-------- THE RECORDS

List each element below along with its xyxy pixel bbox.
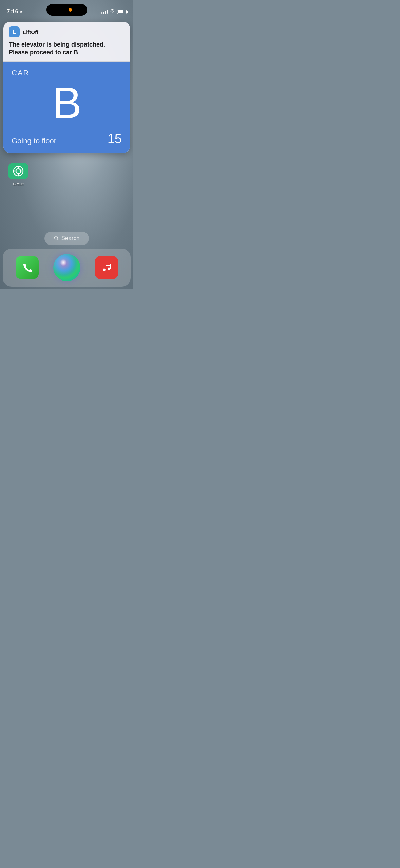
wifi-icon xyxy=(110,9,115,14)
signal-bar-2 xyxy=(103,12,104,14)
floor-number: 15 xyxy=(108,132,122,146)
car-display: CAR B Going to floor 15 xyxy=(3,62,130,153)
notification-header: L LiftOff xyxy=(3,22,130,41)
liftoff-app-icon: L xyxy=(9,26,20,37)
music-app-icon[interactable] xyxy=(95,256,118,279)
signal-bar-3 xyxy=(105,11,106,14)
siri-dock-item[interactable] xyxy=(53,254,80,281)
battery-icon xyxy=(117,10,127,14)
status-time: 7:16 ► xyxy=(7,8,24,15)
car-letter: B xyxy=(12,81,122,125)
music-dock-item[interactable] xyxy=(95,256,118,279)
dynamic-island-dot xyxy=(69,8,72,12)
location-icon: ► xyxy=(20,9,24,14)
signal-bar-4 xyxy=(107,10,108,14)
home-app-grid: Circuit xyxy=(7,163,30,186)
going-to-floor-label: Going to floor xyxy=(12,137,56,145)
search-icon xyxy=(54,236,59,241)
battery-fill xyxy=(118,10,123,13)
phone-dock-item[interactable] xyxy=(16,256,39,279)
phone-app-icon[interactable] xyxy=(16,256,39,279)
search-pill[interactable]: Search xyxy=(44,232,89,245)
car-footer: Going to floor 15 xyxy=(12,132,122,146)
svg-point-1 xyxy=(16,169,21,174)
notification-message: The elevator is being dispatched. Please… xyxy=(3,41,130,61)
car-label: CAR xyxy=(12,69,122,77)
svg-rect-6 xyxy=(106,265,111,266)
status-right-icons xyxy=(101,9,127,14)
dynamic-island xyxy=(46,4,87,16)
search-label: Search xyxy=(61,235,80,242)
siri-app-icon[interactable] xyxy=(53,254,80,281)
circuit-icon xyxy=(8,163,28,179)
time-label: 7:16 xyxy=(7,8,18,15)
signal-bars xyxy=(101,10,108,14)
circuit-app-label: Circuit xyxy=(13,182,23,186)
svg-rect-4 xyxy=(106,265,106,270)
circuit-app[interactable]: Circuit xyxy=(7,163,30,186)
notification-card[interactable]: L LiftOff The elevator is being dispatch… xyxy=(3,22,130,153)
signal-bar-1 xyxy=(101,12,102,14)
svg-line-3 xyxy=(57,239,58,240)
dock xyxy=(3,249,131,287)
app-icon-letter: L xyxy=(13,29,16,36)
svg-rect-5 xyxy=(110,264,111,269)
app-name-label: LiftOff xyxy=(23,29,38,35)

----------------

What lines in the data above carry "signal"? Return them all.

signal-bar-2 xyxy=(103,12,104,14)
signal-bar-3 xyxy=(105,11,106,14)
signal-bar-4 xyxy=(107,10,108,14)
signal-bars xyxy=(101,10,108,14)
signal-bar-1 xyxy=(101,12,102,14)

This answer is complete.